Behavior of mldivide in Octave relative to Matlab

David Bateman David.Bateman at motorola.com
Tue Apr 8 05:57:59 CDT 2008


I was recently contacted by Marco Caliari in particular concerning the
behavior of the mldivide operator in Octave and Matlab for
underdetermined systems. He pointed out the thread

http://icl.cs.utk.edu/lapack-forum/viewtopic.php?p=497&

where the behavior of the Matlab mldivide operator is analyzed. It seems
that Matlab is not using the LAPACK xGEDLD function like Octave does,
but rather a formulation based on the QR factorization. The formulation
can be written as

m=10; n=20; A = randn(m,n); b=rand(m,1); [Q,R,E]=qr(A);
[A\b E(:,1:m)*(R(:,1:m)\(Q'*b))]

Result returned by this is not the minimum 2-norm solution, like in
Octave but is equally valid. It also appears that the matlab method is
faster and uses less memory. Marco points out that values like m=50 and
n=20000 in the above will result in an exhaustion of the memory of the
machine, whereas Matlab is still capable of returning a result.

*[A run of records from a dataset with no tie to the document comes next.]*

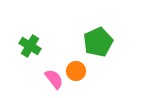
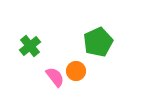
green cross: rotated 20 degrees clockwise
pink semicircle: moved 1 px right, 2 px up
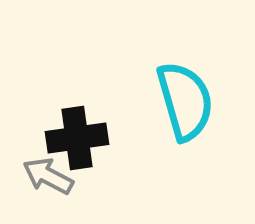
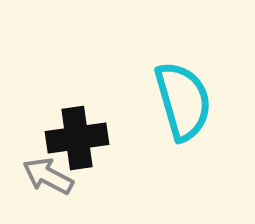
cyan semicircle: moved 2 px left
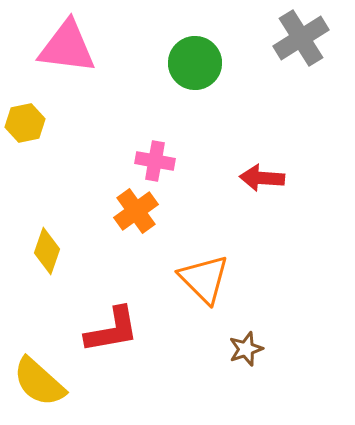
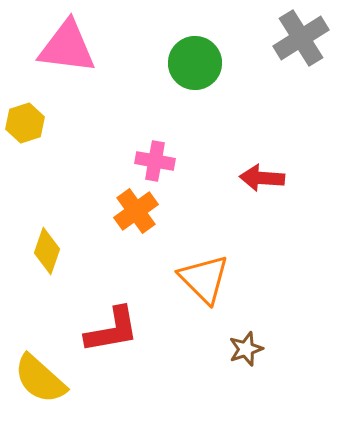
yellow hexagon: rotated 6 degrees counterclockwise
yellow semicircle: moved 1 px right, 3 px up
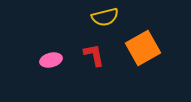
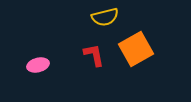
orange square: moved 7 px left, 1 px down
pink ellipse: moved 13 px left, 5 px down
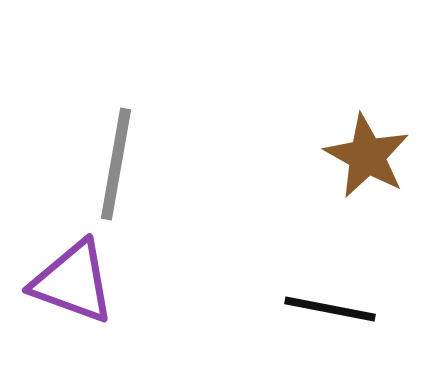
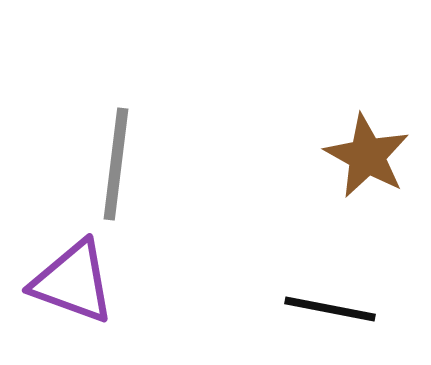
gray line: rotated 3 degrees counterclockwise
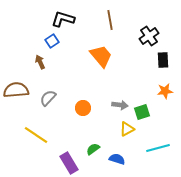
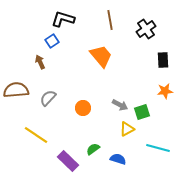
black cross: moved 3 px left, 7 px up
gray arrow: rotated 21 degrees clockwise
cyan line: rotated 30 degrees clockwise
blue semicircle: moved 1 px right
purple rectangle: moved 1 px left, 2 px up; rotated 15 degrees counterclockwise
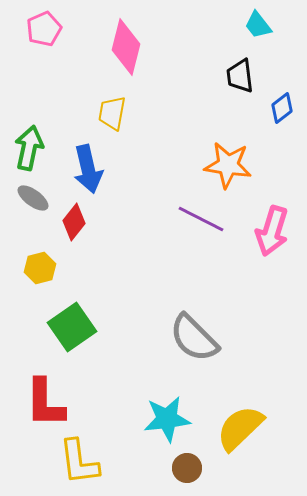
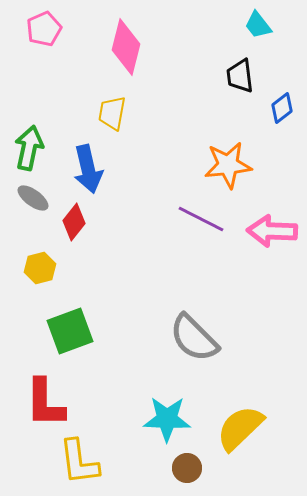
orange star: rotated 15 degrees counterclockwise
pink arrow: rotated 75 degrees clockwise
green square: moved 2 px left, 4 px down; rotated 15 degrees clockwise
cyan star: rotated 9 degrees clockwise
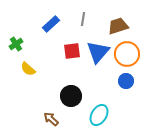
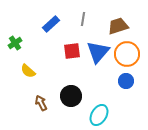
green cross: moved 1 px left, 1 px up
yellow semicircle: moved 2 px down
brown arrow: moved 10 px left, 16 px up; rotated 21 degrees clockwise
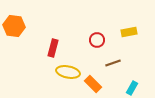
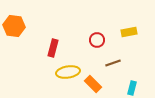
yellow ellipse: rotated 20 degrees counterclockwise
cyan rectangle: rotated 16 degrees counterclockwise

Another issue is what is the result that is returned by Matlab and
Octave for singular matrices. Consider a case like

A = [eps, 0, -eps; 0, eps, -eps; -eps, 0, 10]; x = A \ ones(3,1)

Octave falls back to using xGELSD to solve the matrix in this case
whereas as Matlab returns the result based on LU factorization with a
warning of its inaccuracy.

Should we duplicate Matlab's behavior for the two cases above?

Regards
David

-- 
David Bateman                                David.Bateman at motorola.com
Motorola Labs - Paris                        +33 1 69 35 48 04 (Ph) 
Parc Les Algorithmes, Commune de St Aubin    +33 6 72 01 06 33 (Mob)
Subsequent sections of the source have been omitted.